Security of External Dependencies in CI/CD Workflows

Use of external dependencies in build processes brings common security risks related to code integrity. But have you considered all of them?

Jakub Kramarz 2024.10.09   –   6 MIN read

A decade-old debate on “curl | sudo bash”

The question of whether it is safe to use such “pipe installers” – where a script is downloaded and directly executed – has been a contentious topic for over a decade. This practice has long been popular due to its simplicity (allowing developers to install tools with a single command) and portability (at least between Linux distributions). However, its security implications make it controversial, especially in the context of Continuous Integration/Continuous Deployment (CI/CD) pipelines.

Yet, despite the security risks, this technique remains common and comes in many unexpected flavors. This article explores the dangers of dependency poisoning in this and similar practices, and hints possible ways to securely manage external dependencies in automated workflows.

The red flags of external dependencies

As discussed by Mark Stemm of Sysdig in “Friends Don’t Let Friends Curl | Bash” and Jordan Eldredge in “One way ‘curl pipe sh’ install scripts can be dangerous”, this method can expose systems to malicious code and man-in-the-middle (MITM) attacks due to a complete lack of verification steps and visibility into what the script actually does.

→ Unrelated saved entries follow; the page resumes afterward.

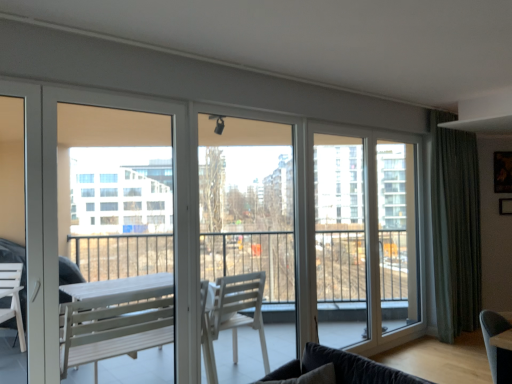 Question: Can you confirm if transparent glass window at center is shorter than white matte screen door at left, arranged as the 1th screen door when viewed from the front?

Choices:
 (A) yes
 (B) no

Answer: (B)

Question: Considering the relative sizes of transparent glass window at center and white matte screen door at left, the 1th screen door viewed from the left, in the image provided, is transparent glass window at center wider than white matte screen door at left, the 1th screen door viewed from the left,?

Choices:
 (A) yes
 (B) no

Answer: (A)

Question: From the image's perspective, is transparent glass window at center below white matte screen door at left, which ranks as the second screen door in back-to-front order?

Choices:
 (A) no
 (B) yes

Answer: (B)

Question: Can white matte screen door at left, the second screen door from the right, be found inside transparent glass window at center?

Choices:
 (A) yes
 (B) no

Answer: (B)

Question: Considering the relative sizes of transparent glass window at center and white matte screen door at left, which ranks as the second screen door in back-to-front order, in the image provided, is transparent glass window at center bigger than white matte screen door at left, which ranks as the second screen door in back-to-front order,?

Choices:
 (A) no
 (B) yes

Answer: (B)

Question: In the image, is transparent glass window at center positioned in front of or behind velvet dark gray studio couch at lower right?

Choices:
 (A) front
 (B) behind

Answer: (B)

Question: Looking at the image, does transparent glass window at center seem bigger or smaller compared to velvet dark gray studio couch at lower right?

Choices:
 (A) big
 (B) small

Answer: (A)

Question: Considering the positions of point (271, 183) and point (357, 380), is point (271, 183) closer or farther from the camera than point (357, 380)?

Choices:
 (A) farther
 (B) closer

Answer: (A)

Question: From a real-world perspective, is transparent glass window at center physically located above or below velvet dark gray studio couch at lower right?

Choices:
 (A) above
 (B) below

Answer: (A)

Question: In terms of width, does white matte screen door at left, arranged as the 1th screen door when viewed from the front, look wider or thinner when compared to transparent glass window at center?

Choices:
 (A) wide
 (B) thin

Answer: (B)

Question: Is white matte screen door at left, the 1th screen door viewed from the left, taller or shorter than transparent glass window at center?

Choices:
 (A) short
 (B) tall

Answer: (A)

Question: In terms of size, does white matte screen door at left, the 1th screen door viewed from the left, appear bigger or smaller than transparent glass window at center?

Choices:
 (A) big
 (B) small

Answer: (B)

Question: From the image's perspective, is white matte screen door at left, which ranks as the second screen door in back-to-front order, located above or below transparent glass window at center?

Choices:
 (A) above
 (B) below

Answer: (A)

Question: Considering their positions, is velvet dark gray studio couch at lower right located in front of or behind white glass screen door at center, which is the second screen door from front to back?

Choices:
 (A) front
 (B) behind

Answer: (A)

Question: From a real-world perspective, is velvet dark gray studio couch at lower right positioned above or below white glass screen door at center, the first screen door when ordered from right to left?

Choices:
 (A) above
 (B) below

Answer: (B)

Without verification mechanisms like checksums or digital signatures, there is no way to ensure that the script you download is exactly the same as in the previous build and does what the developer intended. Furthermore, if it is not saved anywhere, once the script is executed, it becomes difficult to track which actions were performed, making it difficult to audit or revert unintended changes. Malicious actions may go unnoticed until it’s too late. Despite these risks, curl | bash remains widely used due to its convenience. However, in CI/CD pipelines, where reproducible builds are paramount and security needs to be airtight, this practice is particularly not recommended.

Dangerous comfort of seemingly unchanging Git tags

A common alternative to curl | bash is downloading tools directly from Git repositories. While this might feel more secure, it introduces its own set of problems particularly while specifying a version of a tool or dependency. As explained in the Git documentation on re-tagging, Git tags can be redefined or “mutated” after they’ve been pushed. This means the tag you’re referencing in your CI/CD pipeline today could point to an entirely different commit tomorrow, opening door to potential attacks. This means an attacker with access to the repository can introduce malicious changes while maintaining the appearance of stability and trust. Without proper verification mechanisms, pipelines relying on a tag would be vulnerable to such changes. It doesn’t necessarily require malicious intent from the repository owner—perhaps, they were simply an easier target for attackers than your organization.

Moreover, downloading a tool directly from a Git repository doesn’t guarantee its integrity. Object GPG signatures – basically the only built-in Git verification that would make this attack harder – are an excellent additional security measure, but they are not widely used.

Abbreviated Commit Hashes and Chosen-Prefix Attacks

For CI/CD pipelines, this means that you are trusting that the code from that repository is always safe. To counter the risk of re-defined tags or changed branches and therefore ensure a file’s integrity, developers often turn to specifying the commit hash. However, even this approach is not foolproof.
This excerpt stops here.